Check every line of the data for the string "Regenerate" and copy the ones that have it.

::: Given data :::

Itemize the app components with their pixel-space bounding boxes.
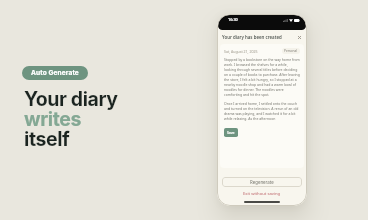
staticText: Once I arrived home, I settled onto the …	[224, 101, 300, 121]
staticText: Save	[227, 130, 235, 135]
button[interactable]: Save	[224, 128, 238, 137]
staticText: Your diary writes itself	[24, 87, 118, 151]
staticText: Auto Generate	[31, 69, 79, 77]
staticText: Stopped by a bookstore on the way home f…	[224, 57, 300, 97]
staticText: Sat, August 21, 2025	[224, 49, 258, 54]
staticText: Your diary has been created	[222, 34, 282, 40]
staticText: Exit without saving	[243, 191, 281, 197]
staticText: Personal	[284, 49, 298, 53]
button[interactable]: Exit without saving	[239, 190, 285, 198]
button[interactable]: Close	[295, 33, 303, 41]
button[interactable]: Regenerate	[222, 177, 302, 187]
staticText: Regenerate	[250, 179, 274, 185]
staticText: 16:30	[228, 17, 238, 22]
button[interactable]: Auto Generate	[22, 66, 88, 80]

:::

== Answer space ==
button[interactable]: Regenerate	[222, 177, 302, 187]
staticText: Regenerate	[250, 179, 274, 185]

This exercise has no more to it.